=== THE TASK ===
Print each entry again exactly as written, and keep the pictures out.

=== Saved entries ===

Segment Open

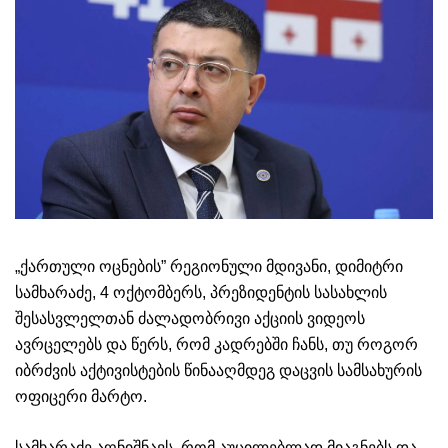
„ქართული ოცნების” რეგიონული მდივანი, დიმიტრი
სამხარაძე, 4 ოქტომბერს, პრეზიდენტის სასახლის
შესასვლელთან ძალადობრივი აქციის ვიდეოს
ავრცელებს და წერს, რომ კადრებში ჩანს, თუ როგორ
იბრძვის აქტივისტების წინააღმდეგ დაცვის სამსახურის
ოფიცერი მარტო.
სამხარაძე აღნიშნავს, რომ აუცილებლად მიაგნებს და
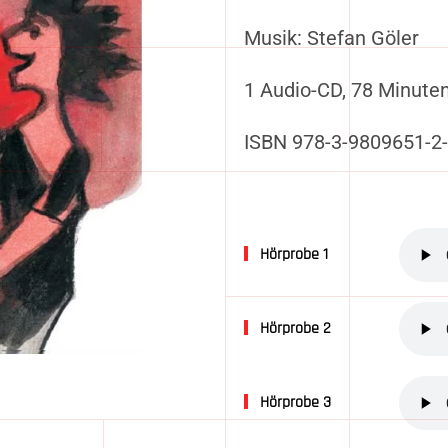
Musik: Stefan Göler
1 Audio-CD, 78 Minuten
ISBN 978-3-9809651-2
Hörprobe 1
Hörprobe 2
Hörprobe 3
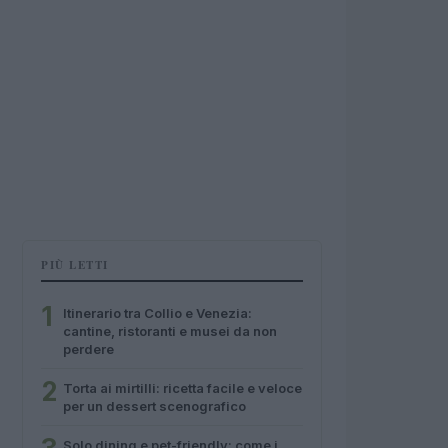
PIÙ LETTI
1
Itinerario tra Collio e Venezia:
cantine, ristoranti e musei da non
perdere
2
Torta ai mirtilli: ricetta facile e veloce
per un dessert scenografico
Solo dining e pet-friendly: come i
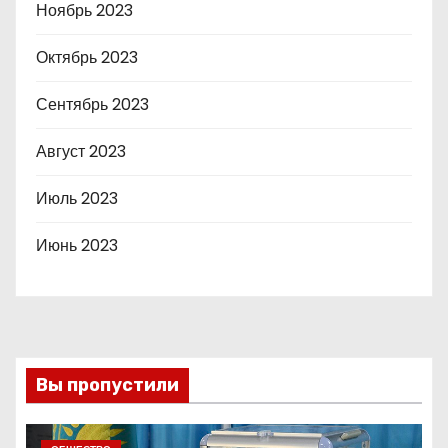
Ноябрь 2023
Октябрь 2023
Сентябрь 2023
Август 2023
Июль 2023
Июнь 2023
Вы пропустили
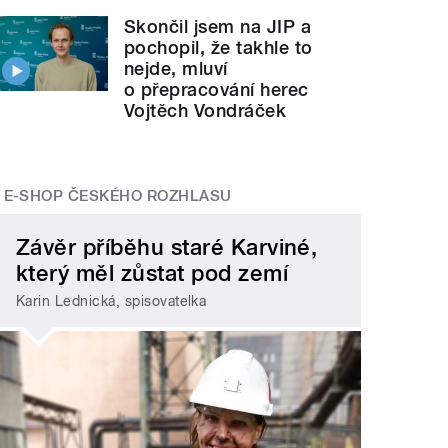
Skončil jsem na JIP a
pochopil, že takhle to
nejde, mluví
o přepracování herec
Vojtěch Vondráček
E-SHOP ČESKÉHO ROZHLASU
Závěr příběhu staré Karviné,
který měl zůstat pod zemí
Karin Lednická, spisovatelka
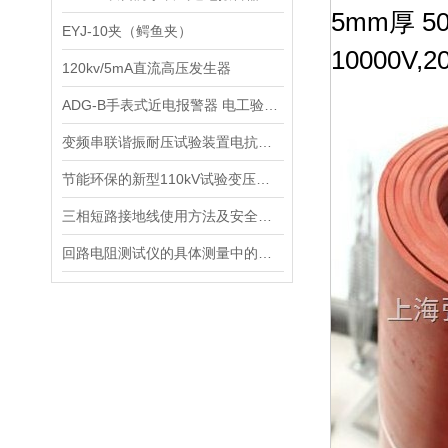
5mm厚 
EYJ-10夹（鳄鱼夹）
10000V,
120kv/5mA直流高压发生器
ADG-B手表式近电报警器 电工验电手表
变频串联谐振耐压试验装置电抗器的安装及使用方法
节能环保的新型110kV试验变压器产品在温州投入应用
三相短路接地线使用方法及安全注意事项
回路电阻测试仪的具体测量中的参数，以及使用注意事项？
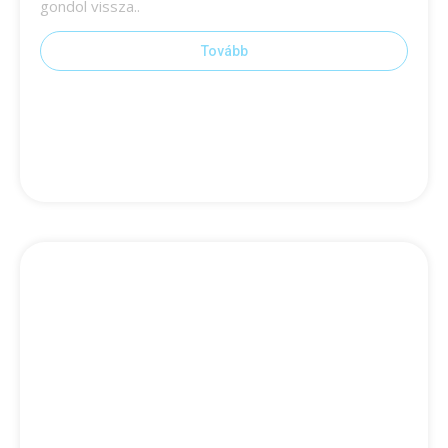
gondol vissza..
Tovább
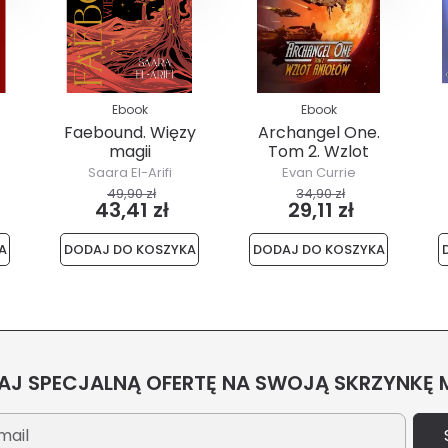
Ebook
Ebook
Faebound. Więzy
Archangel One.
magii
Tom 2. Wzlot
Aniołów
Saara El-Arifi
Evan Currie
49,90 zł
34,90 zł
43,41 zł
29,11 zł
A
DODAJ DO KOSZYKA
DODAJ DO KOSZYKA
J SPECJALNĄ OFERTĘ NA SWOJĄ SKRZYNKĘ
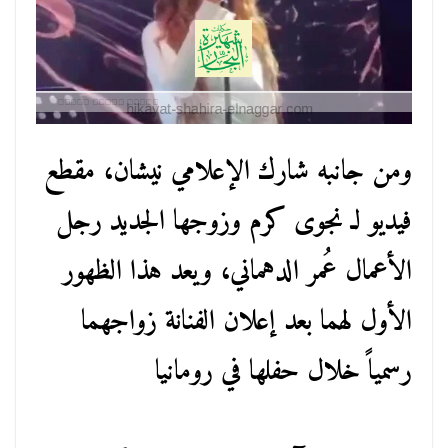
ومن جانبه شارك الإعلامي نيشان، مقطع
فيديو لـ نجوى كرم وزوجها الجديد رجل
الأعمال عُمر الدهماني، ويعد هذا الظهور
الأول لهما بعد إعلان الفنانة زواجهما
رسمياً خلال حفلها في رومانيا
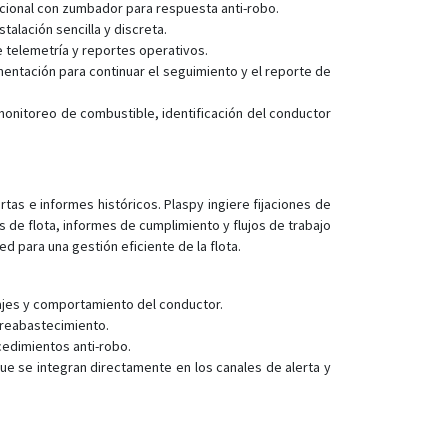
PT81
pcional con zumbador para respuesta anti-robo.
talación sencilla y discreta.
VT005
 telemetría y reportes operativos.
VT100
entación para continuar el seguimiento y el reporte de
VT110-L
onitoreo de combustible, identificación del conductor
VT120-L
VT130-L
VT140
tas e informes históricos. Plaspy ingiere fijaciones de
VT150
de flota, informes de cumplimiento y flujos de trabajo
d para una gestión eficiente de la flota.
VT150-L
VT200
ajes y comportamiento del conductor.
VT200-L
 reabastecimiento.
VT202
edimientos anti-robo.
e se integran directamente en los canales de alerta y
VT206
VT206
VT300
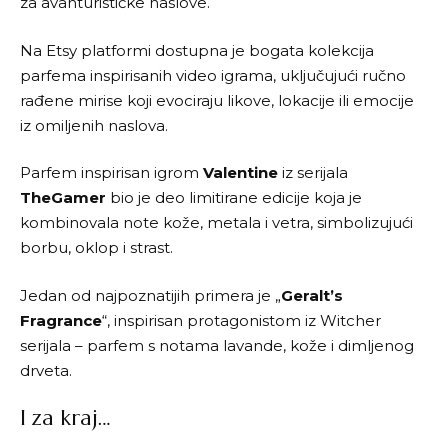
za avanturističke naslove.
Na
Etsy platformi
dostupna je bogata kolekcija
parfema inspirisanih video igrama, uključujući ručno
rađene mirise koji evociraju likove, lokacije ili emocije
iz omiljenih naslova.
Parfem inspirisan igrom
Valentine
iz serijala
TheGamer
bio je deo limitirane edicije koja je
kombinovala note kože, metala i vetra, simbolizujući
borbu, oklop i strast.
Jedan od najpoznatijih primera je „
Geralt’s
Fragrance
“, inspirisan protagonistom iz Witcher
serijala – parfem s notama lavande, kože i dimljenog
drveta.
I za kraj…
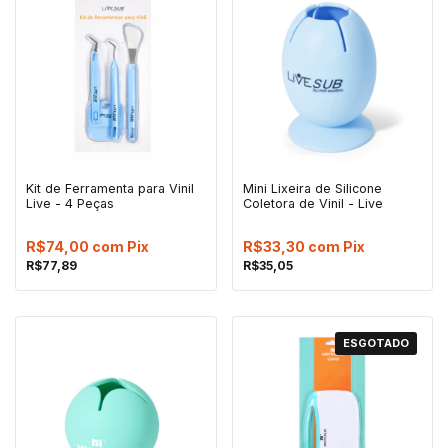
Kit de Ferramenta para Vinil
Mini Lixeira de Silicone
Live - 4 Peças
Coletora de Vinil - Live
R$74,00
com
Pix
R$33,30
com
Pix
R$77,89
R$35,05
ESGOTADO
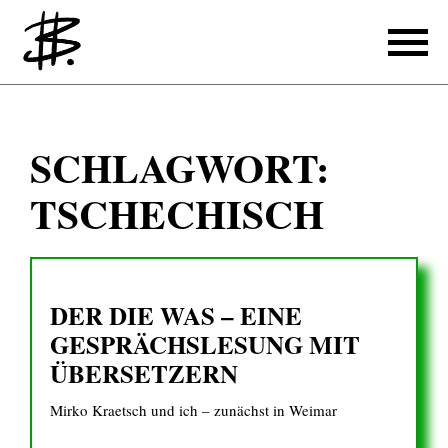
Schreiben
SCHLAGWORT:
Referenzen
TSCHECHISCH
Produzieren
Referenzen
DER DIE WAS – EINE
Übersetzen
GESPRÄCHS­LESUNG MIT
Referenzen
ÜBER­SETZERN
Über mich
Mirko Kraetsch und ich – zunächst in Weimar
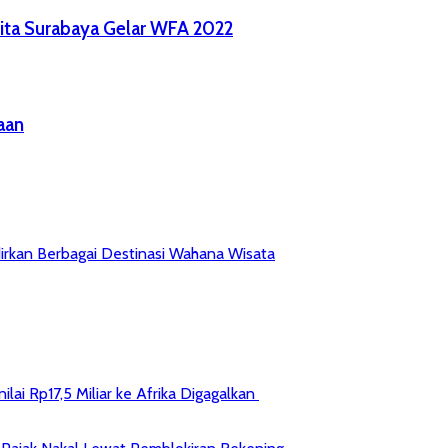
ita Surabaya Gelar WFA 2022
aan
irkan Berbagai Destinasi Wahana Wisata
ai Rp17,5 Miliar ke Afrika Digagalkan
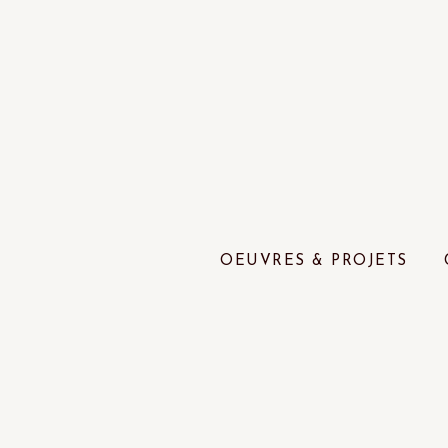
OEUVRES & PROJETS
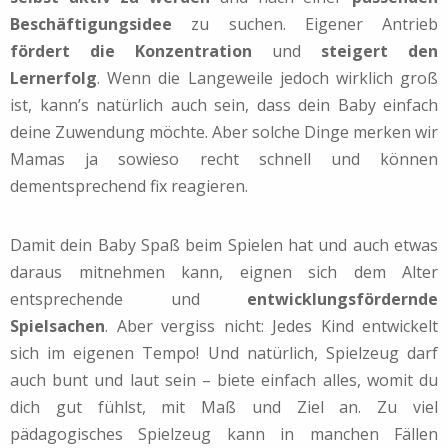
Beschäftigungsidee
zu suchen. Eigener Antrieb
fördert die Konzentration
und
steigert den
Lernerfolg
.
Wenn die Langeweile jedoch wirklich groß
ist, kann’s natürlich auch sein, dass dein Baby einfach
deine Zuwendung möchte. Aber solche Dinge merken wir
Mamas ja sowieso recht schnell und können
dementsprechend fix reagieren.
Damit dein Baby Spaß beim Spielen hat und auch etwas
daraus mitnehmen kann, eignen sich dem Alter
entsprechende und
entwicklungsfördernde
Spielsachen
.
Aber vergiss nicht: Jedes Kind entwickelt
sich im eigenen Tempo!
Und natürlich, Spielzeug darf
auch bunt und laut sein – biete einfach alles, womit du
dich gut fühlst, mit Maß und Ziel an. Zu viel
pädagogisches Spielzeug kann in manchen Fällen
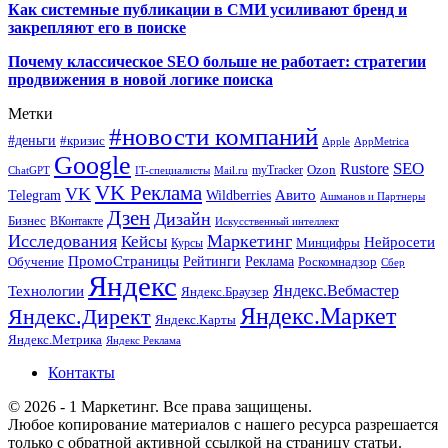
Как системные публикации в СМИ усиливают бренд и
закрепляют его в поиске
Почему классическое SEO больше не работает: стратегии
продвижения в новой логике поиска
Метки
#новости компаний
#деньги
#кризис
Apple
AppMetrica
Google
SEO
Rustore
Ozon
myTracker
ChatGPT
IT-специалисты
Mail.ru
VK Реклама
VK
Wildberries
Авито
Telegram
Ашманов и Партнеры
Дзен
Дизайн
Бизнес
ВКонтакте
Искусственный интеллект
Исследования
Маркетинг
Кейсы
Нейросети
Минцифры
Курсы
ПромоСтраницы
Рейтинги
Реклама
Роскомнадзор
Обучение
Сбер
Яндекс
Технологии
Яндекс.Вебмастер
Яндекс.Браузер
Яндекс.Маркет
Яндекс.Директ
Яндекс.Карты
Яндекс.Метрика
Яндекс Реклама
Контакты
© 2026 - 1 Маркетинг. Все права защищены.
Любое копирование материалов с нашего ресурса разрешается
только с обратной активной ссылкой на страницу статьи.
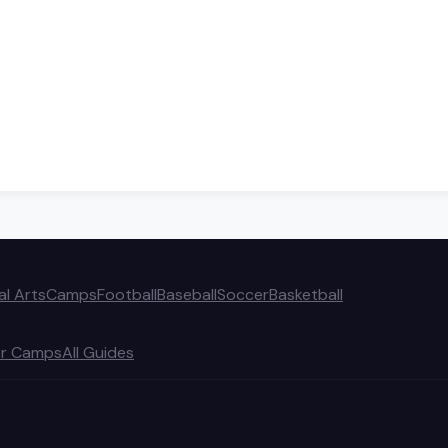
al Arts
Camps
Football
Baseball
Soccer
Basketball
r Camps
All Guides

Segment Closed

=== ANSWER TO THE EXERCISE ===
„ქართული ოცნების” რეგიონული მდივანი, დიმიტრი
სამხარაძე, 4 ოქტომბერს, პრეზიდენტის სასახლის
შესასვლელთან ძალადობრივი აქციის ვიდეოს
ავრცელებს და წერს, რომ კადრებში ჩანს, თუ როგორ
იბრძვის აქტივისტების წინააღმდეგ დაცვის სამსახურის
ოფიცერი მარტო.
სამხარაძე აღნიშნავს, რომ აუცილებლად მიაგნებს და
Musik: Stefan Göler
1 Audio-CD, 78 Minuten
ISBN 978-3-9809651-2
Hörprobe 1
Hörprobe 2
Hörprobe 3
PIÙ LETTI
1
Itinerario tra Collio e Venezia:
cantine, ristoranti e musei da non
perdere
2
Torta ai mirtilli: ricetta facile e veloce
per un dessert scenografico
Solo dining e pet-friendly: come i
Ноябрь 2023
Октябрь 2023
Сентябрь 2023
Август 2023
Июль 2023
Июнь 2023
Вы пропустили
Skončil jsem na JIP a
pochopil, že takhle to
nejde, mluví
o přepracování herec
Vojtěch Vondráček
E-SHOP ČESKÉHO ROZHLASU
Závěr příběhu staré Karviné,
který měl zůstat pod zemí
Karin Lednická, spisovatelka
5mm厚 
EYJ-10夹（鳄鱼夹）
10000V,
120kv/5mA直流高压发生器
ADG-B手表式近电报警器 电工验电手表
变频串联谐振耐压试验装置电抗器的安装及使用方法
节能环保的新型110kV试验变压器产品在温州投入应用
三相短路接地线使用方法及安全注意事项
回路电阻测试仪的具体测量中的参数，以及使用注意事项？
gondol vissza..
Tovább
Ebook
Ebook
Faebound. Więzy
Archangel One.
magii
Tom 2. Wzlot
Aniołów
Saara El-Arifi
Evan Currie
49,90 zł
34,90 zł
43,41 zł
29,11 zł
A
DODAJ DO KOSZYKA
DODAJ DO KOSZYKA
J SPECJALNĄ OFERTĘ NA SWOJĄ SKRZYNKĘ
ومن جانبه شارك الإعلامي نيشان، مقطع
فيديو لـ نجوى كرم وزوجها الجديد رجل
الأعمال عُمر الدهماني، ويعد هذا الظهور
الأول لهما بعد إعلان الفنانة زواجهما
رسمياً خلال حفلها في رومانيا
PT81
pcional con zumbador para respuesta anti-robo.
talación sencilla y discreta.
VT005
 telemetría y reportes operativos.
VT100
entación para continuar el seguimiento y el reporte de
VT110-L
onitoreo de combustible, identificación del conductor
VT120-L
VT130-L
VT140
tas e informes históricos. Plaspy ingiere fijaciones de
VT150
de flota, informes de cumplimiento y flujos de trabajo
d para una gestión eficiente de la flota.
VT150-L
VT200
ajes y comportamiento del conductor.
VT200-L
 reabastecimiento.
VT202
edimientos anti-robo.
e se integran directamente en los canales de alerta y
VT206
VT206
VT300
za avanturističke naslove.
Na
Etsy platformi
dostupna je bogata kolekcija
parfema inspirisanih video igrama, uključujući ručno
rađene mirise koji evociraju likove, lokacije ili emocije
iz omiljenih naslova.
Parfem inspirisan igrom
Valentine
iz serijala
TheGamer
bio je deo limitirane edicije koja je
kombinovala note kože, metala i vetra, simbolizujući
borbu, oklop i strast.
Jedan od najpoznatijih primera je „
Geralt’s
Fragrance
“, inspirisan protagonistom iz Witcher
serijala – parfem s notama lavande, kože i dimljenog
drveta.
I za kraj…
Kit de Ferramenta para Vinil
Mini Lixeira de Silicone
Live - 4 Peças
Coletora de Vinil - Live
R$74,00
com
Pix
R$33,30
com
Pix
R$77,89
R$35,05
ESGOTADO
Schreiben
SCHLAGWORT:
Referenzen
TSCHECHISCH
Produzieren
Referenzen
DER DIE WAS – EINE
Übersetzen
GESPRÄCHS­LESUNG MIT
Referenzen
ÜBER­SETZERN
Über mich
Mirko Kraetsch und ich – zunächst in Weimar
ita Surabaya Gelar WFA 2022
aan
irkan Berbagai Destinasi Wahana Wisata
ai Rp17,5 Miliar ke Afrika Digagalkan
OEUVRES & PROJETS
Beschäftigungsidee
zu suchen. Eigener Antrieb
fördert die Konzentration
und
steigert den
Lernerfolg
.
Wenn die Langeweile jedoch wirklich groß
ist, kann’s natürlich auch sein, dass dein Baby einfach
deine Zuwendung möchte. Aber solche Dinge merken wir
Mamas ja sowieso recht schnell und können
dementsprechend fix reagieren.
Damit dein Baby Spaß beim Spielen hat und auch etwas
daraus mitnehmen kann, eignen sich dem Alter
entsprechende und
entwicklungsfördernde
Spielsachen
.
Aber vergiss nicht: Jedes Kind entwickelt
sich im eigenen Tempo!
Und natürlich, Spielzeug darf
auch bunt und laut sein – biete einfach alles, womit du
dich gut fühlst, mit Maß und Ziel an. Zu viel
pädagogisches Spielzeug kann in manchen Fällen
Как системные публикации в СМИ усиливают бренд и
закрепляют его в поиске
Почему классическое SEO больше не работает: стратегии
продвижения в новой логике поиска
Метки
#новости компаний
#деньги
#кризис
Apple
AppMetrica
Google
SEO
Rustore
Ozon
myTracker
ChatGPT
IT-специалисты
Mail.ru
VK Реклама
VK
Wildberries
Авито
Telegram
Ашманов и Партнеры
Дзен
Дизайн
Бизнес
ВКонтакте
Искусственный интеллект
Исследования
Маркетинг
Кейсы
Нейросети
Минцифры
Курсы
ПромоСтраницы
Рейтинги
Реклама
Роскомнадзор
Обучение
Сбер
Яндекс
Технологии
Яндекс.Вебмастер
Яндекс.Браузер
Яндекс.Маркет
Яндекс.Директ
Яндекс.Карты
Яндекс.Метрика
Яндекс Реклама
Контакты
© 2026 - 1 Маркетинг. Все права защищены.
Любое копирование материалов с нашего ресурса разрешается
только с обратной активной ссылкой на страницу статьи.
al Arts
Camps
Football
Baseball
Soccer
Basketball
r Camps
All Guides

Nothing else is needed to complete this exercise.